An oath made by God Himself, accompanying investiture with the royal priesthood in Israel, is attested by Psalm 110:4. Here the Lord confirms His intent by “an oath which he will never revoke. It appoints the king to be God’s priest forever” (J. H. Eaton, Psalms Commentary, p. 385, commenting on Psalm 110:4). This same concept is invoked in the book of Hebrews (6:13-20, 7:15-28) and in the explanation of the Oath and Covenant of the Priesthood given in the Doctrine and Covenants (D&C 84:32-48. See J. M. Bradshaw, Temple Themes in the Oath, pp. 60-62).

 With respect to the concept of a sacred embrace, the Prophet described a vision of the resurrection that included a handclasp and an embrace (Joseph Smith Diary by Willard Richards, 16 April 1843, in J. Smith, Jr., Words, pp. 195–196, spelling and punctuation modernized, emphasis added): “So plain was the vision. I actually saw men, before they had ascended from the tomb, as though they were getting up slowly. They took each other by the hand, and it was, ‘My father and my son, my mother and my daughter, my brother and my sister.’ When the voice calls for the dead to arise, suppose I am laid by the side of my father, what would be the first joy of my heart? Where is my father, my mother, my sister?
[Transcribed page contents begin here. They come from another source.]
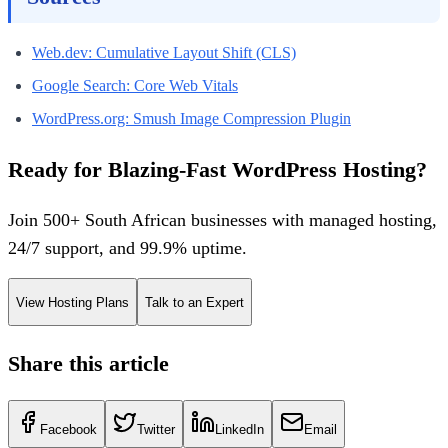
Web.dev: Cumulative Layout Shift (CLS)
Google Search: Core Web Vitals
WordPress.org: Smush Image Compression Plugin
Ready for Blazing-Fast WordPress Hosting?
Join 500+ South African businesses with managed hosting,
24/7 support, and 99.9% uptime.
View Hosting Plans
Talk to an Expert
Share this article
Facebook
Twitter
LinkedIn
Email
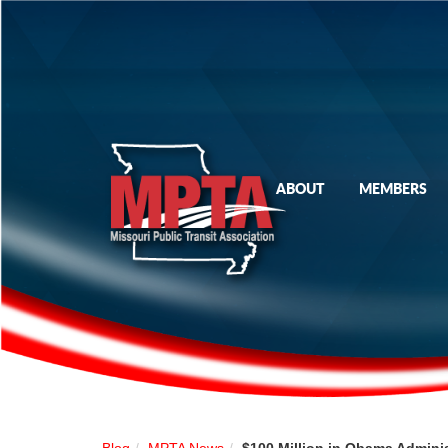
ABOUT
MEMBERS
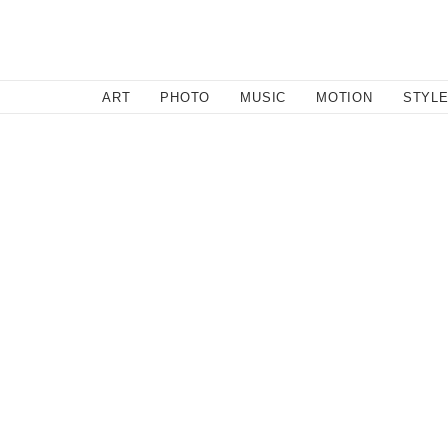
SEARCH
ART
PHOTO
MUSIC
MOTION
STYL
Music
/
September 12, 2011
Abadabad
Brooklyn's Abadabad brings a sweet simplicity and rom
up with Dirty Gold. Full of intimate sincerity, Californ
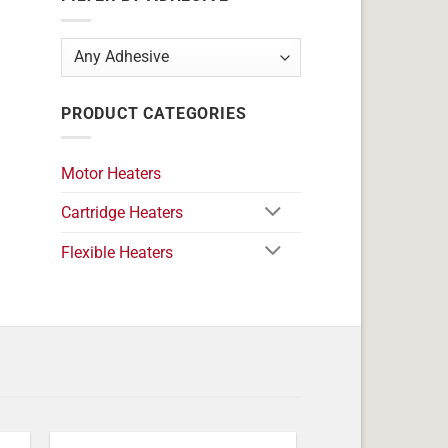
PRODUCT CATEGORIES
Motor Heaters
Cartridge Heaters
Flexible Heaters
They are by my side. I embrace them, and they me.”

 Joseph Smith’s words about the gesture of embrace in the resurrection recall similar symbolism in the stories of Elijah and Elisha, who each employed a similar ritual gesture as they raised a dead child back to life (1 Kings 17:21–22; 2 Kings 4:34–35). The more detailed account of Elisha reads as follows (2 Kings 4:34–35): “And he [Elisha] went up, and lay upon the child, and put his mouth upon his mouth, and his eyes upon his eyes, and his hands upon his hands: and he stretched himself upon the child; and the flesh of the child waxed warm.”
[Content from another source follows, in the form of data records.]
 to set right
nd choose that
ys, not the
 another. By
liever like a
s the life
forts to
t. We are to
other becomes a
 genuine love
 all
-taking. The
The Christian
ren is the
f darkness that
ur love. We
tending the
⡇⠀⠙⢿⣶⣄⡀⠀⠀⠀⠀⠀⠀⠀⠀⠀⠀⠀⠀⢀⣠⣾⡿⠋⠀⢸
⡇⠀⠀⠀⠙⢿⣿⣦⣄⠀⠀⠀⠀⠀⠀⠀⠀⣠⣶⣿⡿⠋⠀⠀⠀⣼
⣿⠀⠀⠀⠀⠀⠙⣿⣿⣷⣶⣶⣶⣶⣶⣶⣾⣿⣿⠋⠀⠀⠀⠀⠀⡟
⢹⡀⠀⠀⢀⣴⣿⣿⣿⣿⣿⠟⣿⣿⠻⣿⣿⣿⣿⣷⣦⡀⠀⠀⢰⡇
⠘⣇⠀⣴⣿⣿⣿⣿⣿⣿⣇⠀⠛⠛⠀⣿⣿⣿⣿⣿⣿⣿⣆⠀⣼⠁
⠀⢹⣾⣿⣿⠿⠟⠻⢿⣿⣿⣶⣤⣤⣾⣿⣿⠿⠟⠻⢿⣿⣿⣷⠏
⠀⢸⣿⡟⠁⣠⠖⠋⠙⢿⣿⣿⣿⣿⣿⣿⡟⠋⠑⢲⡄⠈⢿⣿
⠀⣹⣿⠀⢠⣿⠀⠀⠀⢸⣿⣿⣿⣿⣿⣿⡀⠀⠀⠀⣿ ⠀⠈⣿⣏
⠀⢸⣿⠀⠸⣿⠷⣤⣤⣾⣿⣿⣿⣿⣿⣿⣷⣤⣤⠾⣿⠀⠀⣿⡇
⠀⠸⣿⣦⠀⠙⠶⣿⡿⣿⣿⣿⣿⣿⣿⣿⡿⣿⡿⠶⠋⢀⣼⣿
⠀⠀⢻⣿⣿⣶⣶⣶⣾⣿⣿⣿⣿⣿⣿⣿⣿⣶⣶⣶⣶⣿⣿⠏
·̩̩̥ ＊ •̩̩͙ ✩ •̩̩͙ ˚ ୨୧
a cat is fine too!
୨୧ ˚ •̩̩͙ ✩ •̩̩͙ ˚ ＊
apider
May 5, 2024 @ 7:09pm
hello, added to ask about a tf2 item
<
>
 Seeing anticipatory symbolism in this story, the Seder Eliyahu Rabbah specifically adds that the Messiah will be the very “Son of the Widow” whom Elijah raised from the dead (see G. Kittel et al., Dictionary, 9:527, cited in J. E. Seaich, Freemasonry). The threefold repetition of the act in the story of Elijah points to a ritual context, perhaps corresponding to a similar Mesopotamian procedure where the healer superimposed his body over that of the patient, head to head, hand to hand, foot to foot (see A. Berlin et al., Jewish, p. 713 n. 21).

Temple symbolism is obvious in the story of Jacob. Speaking of Jacob’s dream of the heavenly ladder in Genesis 28, Elder Marion G. Romney said: “Jacob realized that the covenants he made with the Lord were the rungs on the ladder that he himself would have to climb in order to obtain the promised blessings — blessings that would entitle him to enter heaven and associate with the Lord” (M. G. Romney, Temples, pp. 239–240). Thus, in what may be a deliberate play on similar teachings in Freemasonry, the Prophet Joseph Smith correlated the “three principal rounds of Jacob’s ladder” with “the telestial, the terrestrial, and the celestial glories or kingdoms” (J. Smith, Jr., Teachings, 21 May 1843, p. 305). Later Jacob wrestled (or embraced, as this may also be understood (see M. L. Bowen, And There Wrestled)) an angel who, after a series of questions and answers in a place that Jacob named Peniel (Hebrew “face of God”), gave him a new name (Genesis 32:24–30).